Interessant ist vor allem die Entwicklung im Q3 2015 im Vergleich zu Q2 2015: hier hat sich die Produktion um ca. 0,7 Mio. Barrel erhöht, die Nachfrage jedoch um 1,4 Mio. Barrel. Das bedeutet nichts anderes, als dass die momentan stattfindenden Angebotsausweitungen langfristig nicht mehr ausreichend wären, um die steigende Nachfrage zu decken. Das gilt umso mehr, als dass vor allem in den letzten Jahren extrem viele Schieferölfelder durch die Bohrungen in den USA erschlossen wurden, als die Preise noch höher waren. Deren Volumina sind jetzt zum Angebot dazugekommen und stützen das Überangebot momentan. Die Erfahrung zeigt aber, dass gerade solche Felder eine besonders hohe depletion rate, das heißt eine abnehmende Ergiebigkeit im Zeitverlauf aufweisen. SBO hat diese depletion rate einmal mit grob 6% pro Jahr im weltweiten Durchschnitt beziffert, wobei jene der Schieferölquellen noch wesentlich höher liegt. Würden gar keine neuen Vorkommen erschlossen, würde also das Angebot um 6% pro Jahr sinken. Wie ich schon in einem früheren Artikel geschrieben habe, waren die gesamten Ausgaben für Exploration und Produktion weltweit im Vorjahr dazu in der Lage, einerseits die depletion auszugleichen und andererseits noch über 3 Mio. Barrel pro Tag zusätzliches Angebot auf den Markt zu bringen. So gesehen entfielen also ca. 2/3 des Gesamtbudgets, das für E&P aufgewendet wurde, lediglich auf den Ausgleich der Depletion und gerade einmal 1/3 auf die zusätzliche Ausweitung des Angebotes. Man mag nun naiv die Frage in den Raum stellen, was passieren wird, nachdem die Investitionsbudgets der Ölriesen quer durch die Bank zwischen 20 und 40 Prozent gekürzt werden, wenn also grob gesagt genau der Betrag, der notwendig war, um das Angebot unter dem Strich auszuweiten, einfach nicht mehr ausgegeben wird.

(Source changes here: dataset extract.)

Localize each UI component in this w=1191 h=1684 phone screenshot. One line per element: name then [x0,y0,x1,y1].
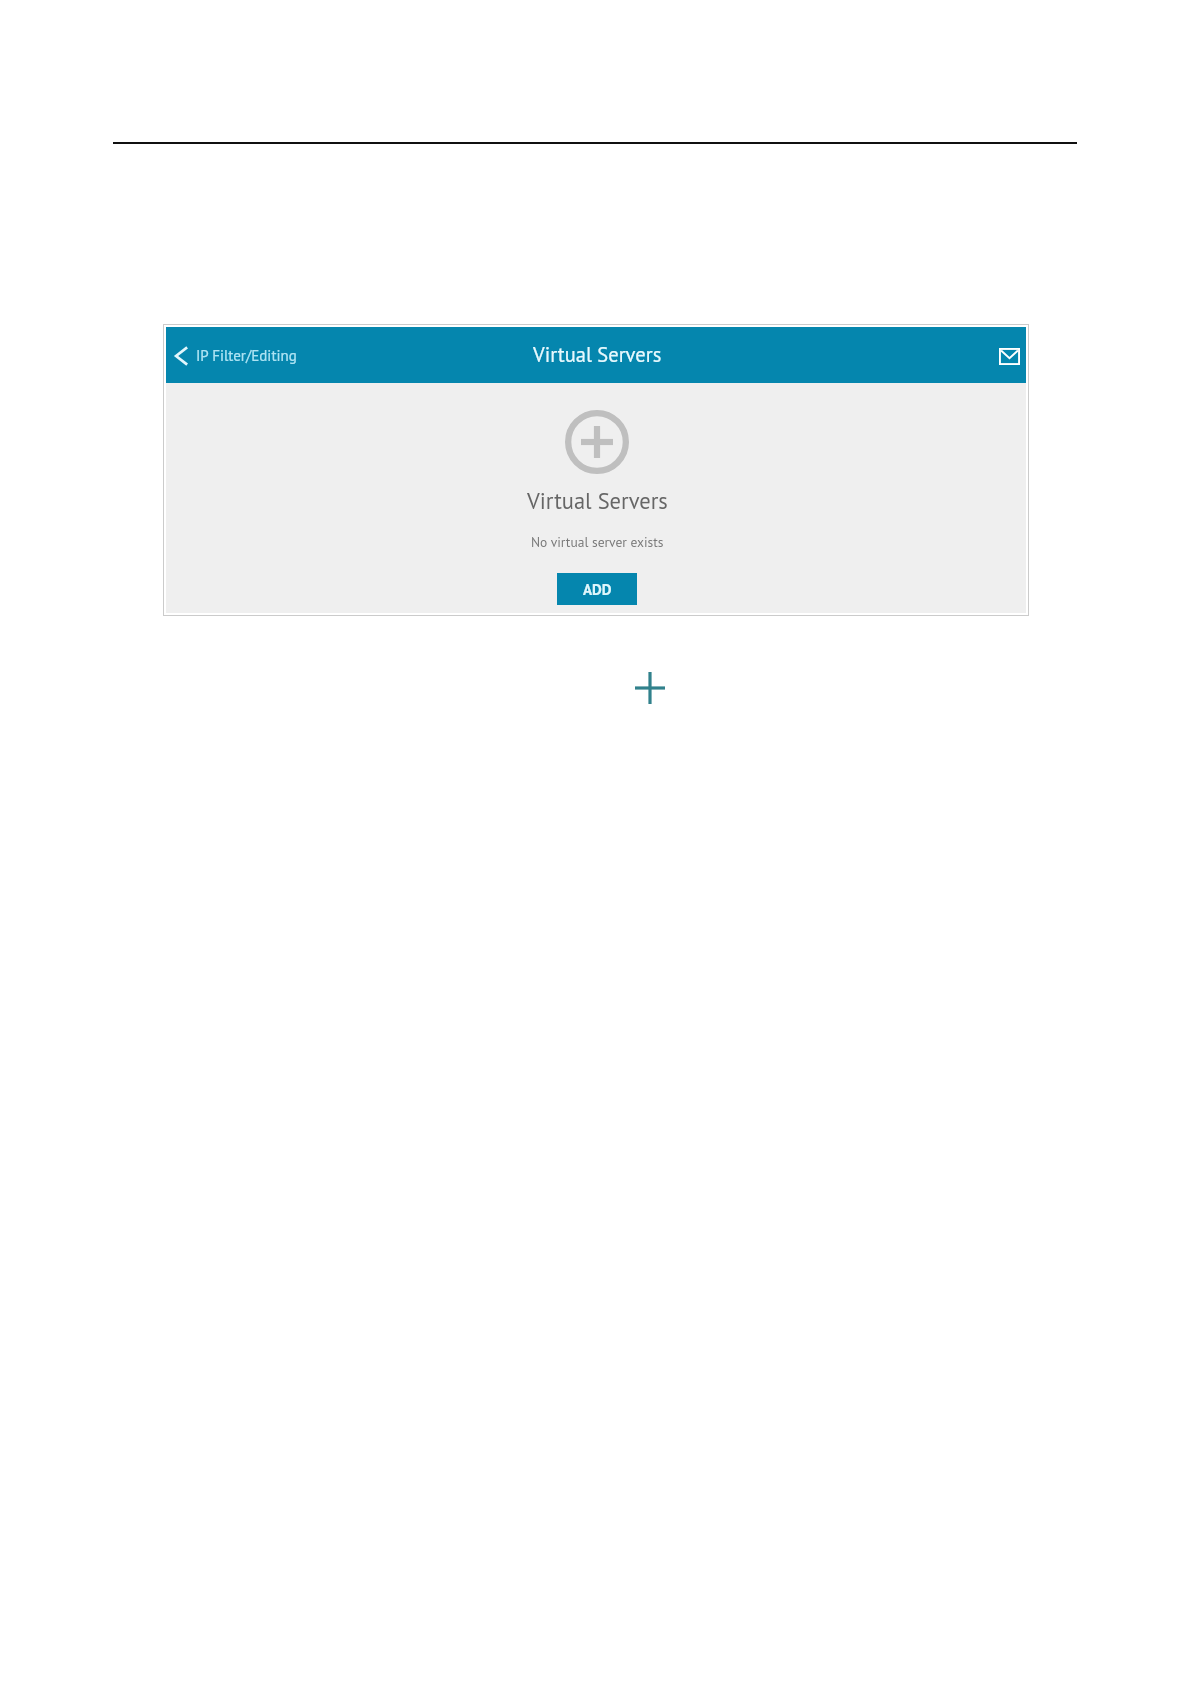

Bemerkenswert ist auch ein Blick auf die Rate des Anstieges der Ölnachfrage, also auf die andere Seite der Gleichung. Im ersten Quartal des laufenden Jahres lag die durchschnittliche Nachfrage laut Schätzungen der IEA noch bei etwas über 93 Mio. Barrel. Es sind also deutlich über 2 Mio. Barrel allein in diesem Jahr dazu gekommen. Logisch: es werden so viele SUVs wie schon lange nicht mehr verkauft, die Flugbewegungen steigen, alternative Heizungskonzepte im Einfamilienhaus werden wieder verworfen, weil Heizöl so billig ist, wie schon lange nicht mehr. Der jüngste Anstieg militärischer Aktivitäten im Nahen Osten tut auch das seinige. Interessant wird natürlich sein, wie viel zusätzliches Angebot vom Iran dazu kommt. Hierüber gibt es nur Mutmaßungen. Man darf auch eines nicht vergessen: eine stärkere Einbindung des Iran in die Weltgemeinschaft und die Lockerung von Wirtschaftssanktionen wird zu Wohlstandsgewinn und entsprechend steigender Inlandsnachfrage führen. Wie stark sich das aber auf Angebot und Nachfrage am Weltmarkt auswirken wird, kann niemand sagen. Es liegt aber schon die Vermutung nahe, dass sehr viel von dem Öl, das der Iran liefern wird können, notwendig sein wird, um die aufgrund des niedrigen Preisniveaus massiv gekürzten E&P-Ausgaben weltweit auszugleichen.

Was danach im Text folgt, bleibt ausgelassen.